Inégalités salariales ou fiscales?

Pour le professeur de l’UCLouvain, rémunérer les dirigeants selon leur productivité (bien que difficile à mesurer) et la valeur ajoutée qu’ils apportent à l’entreprise ne «fait de mal à personne». «Si un top manager vaut 2,5 millions d’euros, c’est dans l’intérêt collectif de le rémunérer 2,5 millions. Tant que ce système fonctionne, qu’il permet d’avoir la bonne personne à la bonne place et qu’il contribue à créer de l’emploi, il faut le laisser fonctionner.» Et l’expert d’insister: «Il ne faut surtout pas croire que plafonner la rémunération des top managers permettra d’augmenter le salaire des autres employés. Une firme ne peut pas répartir les rémunérations comme elle l’entend: les salaires sont déterminés par d’autres mécanismes, comme les conventions collectives de travail, elles-mêmes dépendantes de la santé financière du secteur et de la firme concernée.» Une nuance bien intégrée par le PS, qui a également fait de l’augmentation du salaire minimum un cheval de bataille de sa campagne électorale.

«Certains CEO gagnent parfois 200, voire 300 fois plus que leurs employés. Cela dépasse l’entendement.»

Ahmed Laaouej

Chef de groupe PS à la Chambre.

«Limiter les inégalités sociales doit plutôt passer par une meilleure justice fiscale», plaide François Maniquet, qui défend notamment l’augmentation de la taxation sur les revenus du capital, une taxation coordonnée au niveau européen et la suppression de certaines niches fiscales.
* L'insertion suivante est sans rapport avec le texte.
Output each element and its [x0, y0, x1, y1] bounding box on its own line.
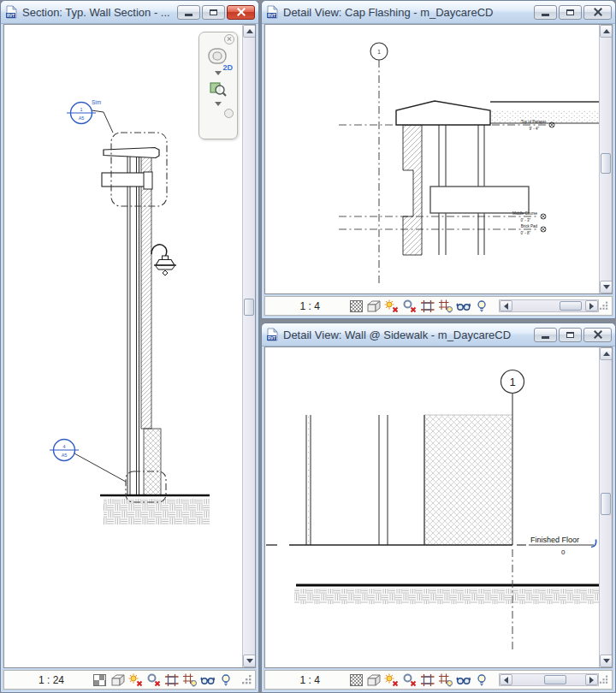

Des tensions salariales «insupportables»

La proposition du PS aura-t-elle des chances d’aboutir sous la prochaine législature? Tout dépendra de la coalition mise sur pied à l’issue du 9 juin. Les socialistes pourraient compter sur le soutien de la gauche. Bien que la mesure ne figure pas dans leur programme électoral, tant Ecolo que le PTB déplorent eux aussi les tensions salariales – «démesurées» pour les premiers, «insupportables» pour les seconds – au sein des grandes entreprises.

Pour Ecolo, toutefois, une régulation transversale à tous les secteurs d’activité n’est pas la «meilleure manière» de s’attaquer au problème. «Nous plaidons plutôt pour une régulation via la gouvernance d’entreprise – en fixant des balises salariales dans les statuts, par exemple – ou via la concertation sociale, secteur par secteur», précise Gilles Van den Burre, chef de groupe Ecolo à la Chambre.

De son côté, le PTB fait d’une révision de la loi 1996 sur les salaires sa priorité. «Il faut libérer les salaires du carcan étouffant de cette loi que le ministre socialiste de l’Emploi, Pierres-Yves Dermagne (PS), a appliquée avec zèle (Ndlr: une norme maximum de 0,4% pour 2021-2022 et une norme maximum de 0% pour 2023-2024) lors de la législature Vivaldi», fustige la députée Sofie Merckx.